Kemal geri çekildi. “Zaman seni seçti. Sen artık sadece bir yolcu değilsin… bir Büyü Taşıyıcısısın.”
O anda havayı yaran bir at kişnemesi duyuldu. Zırhlı bir süvari tepenin yamacında belirdi. Altın işlemeli kaftanı, soğuk bakışları ve elindeki hilalli kılıcıyla Kemal’e meydan okur gibi duruyordu.
“Onu bana ver,” dedi sert bir sesle. “Saray için.”
Kemal’in yüzü gerildi.
“Bu benim savaşım değil, Emir Alp. Saray zamanla oynamamalı.”
Elif şaşkınlıkla ikisi arasında gidip geldi. Emir Alp… güçlü, karizmatik, tehlikeli. Bakışları Elif’inkilere değdiğinde kalbi istemeden hızlandı. Bu, hoşuna giden ama suçluluk hissettiren bir çekimdi.Aşk Üçgeni
Kemal zamanın büyüsünü koruyan bir muhafızdı. Emir Alp ise Osmanlı’nın geleceğini garanti altına almak isteyen gizli bir tarikatın üyesiydi. İkisi de Elif’e farklı şekillerde ihtiyaç duyuyordu… ama kalpleri de işin içindeydi.
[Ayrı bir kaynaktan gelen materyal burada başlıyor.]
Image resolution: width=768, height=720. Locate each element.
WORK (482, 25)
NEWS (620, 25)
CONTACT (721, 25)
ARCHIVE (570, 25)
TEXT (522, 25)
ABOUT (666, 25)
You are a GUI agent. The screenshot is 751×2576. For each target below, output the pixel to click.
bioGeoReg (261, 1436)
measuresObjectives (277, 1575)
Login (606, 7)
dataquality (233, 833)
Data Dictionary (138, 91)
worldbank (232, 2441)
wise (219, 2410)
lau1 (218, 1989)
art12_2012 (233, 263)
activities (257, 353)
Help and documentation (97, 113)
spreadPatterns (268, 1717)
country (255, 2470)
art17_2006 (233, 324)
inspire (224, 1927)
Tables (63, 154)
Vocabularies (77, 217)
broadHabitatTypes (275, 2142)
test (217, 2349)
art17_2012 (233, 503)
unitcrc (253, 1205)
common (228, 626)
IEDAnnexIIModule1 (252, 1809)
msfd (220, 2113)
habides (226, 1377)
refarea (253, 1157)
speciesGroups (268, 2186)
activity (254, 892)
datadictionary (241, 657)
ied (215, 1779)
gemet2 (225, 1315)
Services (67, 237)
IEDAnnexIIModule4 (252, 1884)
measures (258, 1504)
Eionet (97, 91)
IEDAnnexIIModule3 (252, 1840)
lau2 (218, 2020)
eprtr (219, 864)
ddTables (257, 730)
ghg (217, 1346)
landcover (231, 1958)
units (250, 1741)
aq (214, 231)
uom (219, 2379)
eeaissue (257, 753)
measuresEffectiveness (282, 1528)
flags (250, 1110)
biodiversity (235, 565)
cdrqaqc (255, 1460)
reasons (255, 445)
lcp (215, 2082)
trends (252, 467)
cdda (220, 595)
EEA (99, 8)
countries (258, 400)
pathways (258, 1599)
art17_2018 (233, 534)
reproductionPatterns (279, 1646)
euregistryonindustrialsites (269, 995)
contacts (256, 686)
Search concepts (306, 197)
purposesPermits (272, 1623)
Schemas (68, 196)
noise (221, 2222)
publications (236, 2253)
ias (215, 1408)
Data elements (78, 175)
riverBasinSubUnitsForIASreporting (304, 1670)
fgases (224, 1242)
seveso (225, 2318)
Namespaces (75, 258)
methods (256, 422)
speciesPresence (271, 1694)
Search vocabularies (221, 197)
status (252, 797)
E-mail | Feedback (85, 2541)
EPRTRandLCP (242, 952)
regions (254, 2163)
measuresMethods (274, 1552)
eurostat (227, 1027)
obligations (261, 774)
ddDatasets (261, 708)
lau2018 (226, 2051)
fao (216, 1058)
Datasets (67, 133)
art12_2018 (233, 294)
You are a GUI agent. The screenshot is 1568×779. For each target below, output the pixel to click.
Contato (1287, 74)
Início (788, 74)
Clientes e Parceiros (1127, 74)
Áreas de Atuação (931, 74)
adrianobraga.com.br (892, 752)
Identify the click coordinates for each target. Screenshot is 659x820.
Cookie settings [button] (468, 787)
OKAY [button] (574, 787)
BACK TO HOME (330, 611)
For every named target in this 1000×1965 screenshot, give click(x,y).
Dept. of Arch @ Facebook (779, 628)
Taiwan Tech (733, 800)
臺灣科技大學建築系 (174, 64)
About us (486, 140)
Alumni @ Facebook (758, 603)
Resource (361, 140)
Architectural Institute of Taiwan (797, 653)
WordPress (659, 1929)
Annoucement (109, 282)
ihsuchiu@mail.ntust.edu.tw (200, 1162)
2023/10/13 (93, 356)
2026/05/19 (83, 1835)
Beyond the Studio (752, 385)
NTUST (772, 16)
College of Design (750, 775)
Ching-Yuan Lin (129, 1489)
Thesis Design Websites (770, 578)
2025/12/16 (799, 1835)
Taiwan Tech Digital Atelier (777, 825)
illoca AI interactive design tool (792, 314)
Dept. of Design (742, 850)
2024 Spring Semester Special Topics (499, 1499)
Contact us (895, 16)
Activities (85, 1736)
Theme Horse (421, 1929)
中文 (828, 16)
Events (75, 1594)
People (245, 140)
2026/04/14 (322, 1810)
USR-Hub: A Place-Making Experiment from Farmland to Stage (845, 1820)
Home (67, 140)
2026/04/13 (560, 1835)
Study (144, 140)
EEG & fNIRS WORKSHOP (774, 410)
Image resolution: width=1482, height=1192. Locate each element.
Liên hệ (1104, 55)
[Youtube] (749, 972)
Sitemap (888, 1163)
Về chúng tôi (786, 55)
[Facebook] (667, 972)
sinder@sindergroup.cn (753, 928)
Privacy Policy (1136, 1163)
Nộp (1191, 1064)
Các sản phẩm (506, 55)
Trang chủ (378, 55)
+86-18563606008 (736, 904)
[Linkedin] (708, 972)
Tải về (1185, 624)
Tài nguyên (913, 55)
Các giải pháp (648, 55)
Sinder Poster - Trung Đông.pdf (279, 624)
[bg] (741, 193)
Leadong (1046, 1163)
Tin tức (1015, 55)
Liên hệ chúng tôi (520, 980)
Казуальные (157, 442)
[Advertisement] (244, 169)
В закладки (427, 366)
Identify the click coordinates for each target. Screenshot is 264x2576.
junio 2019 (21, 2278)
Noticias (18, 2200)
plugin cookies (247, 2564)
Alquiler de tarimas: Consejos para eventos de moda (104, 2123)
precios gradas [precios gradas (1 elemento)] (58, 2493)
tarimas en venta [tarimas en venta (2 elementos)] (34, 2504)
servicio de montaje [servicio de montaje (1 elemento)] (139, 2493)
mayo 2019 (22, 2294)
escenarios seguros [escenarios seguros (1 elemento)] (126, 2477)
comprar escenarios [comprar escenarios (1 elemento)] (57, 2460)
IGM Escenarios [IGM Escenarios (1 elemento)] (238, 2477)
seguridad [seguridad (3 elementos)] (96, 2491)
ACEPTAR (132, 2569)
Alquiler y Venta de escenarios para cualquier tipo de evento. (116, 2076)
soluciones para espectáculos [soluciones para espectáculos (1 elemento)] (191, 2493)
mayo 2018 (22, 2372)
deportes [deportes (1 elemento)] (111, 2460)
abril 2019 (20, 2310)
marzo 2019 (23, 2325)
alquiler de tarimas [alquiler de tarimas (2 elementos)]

Kemal Elif’e sessizce yaklaştı.
“Onun yolu kanla yazılır.”
Emir Alp atından indi.
“Benim yolum tahtla.”
Elif ilk kez gücünün farkına vardı. Elini kaldırdığında hava dalgalandı, toprak yarıldı. Zamanın içinden görüntüler aktı: Gelecek savaşlar, yıkılan şehirler, kaybolan aşklar.
Gözlerinden yaş süzüldü.
“Ben kimse için silah olmayacağım.”
Büyünün Uyanışı
O gece Elif rüyasında kampüsü gördü. Bilgisayar hâlâ açıktı. Oyunda “Çıkış” tuşu yanıp sönüyordu. Ama Kemal de oradaydı… zincirlerle zamana bağlı, yavaş yavaş siliniyordu.
“Geri dönersen,” dedi Kemal rüyasında, “beni unutursun.”
“Kalırsa?”
“Dünya değişir.”
Sabah olduğunda Elif’in saçlarının arasında gümüş bir tutam belirmişti. Artık zaman onu işaretlemişti.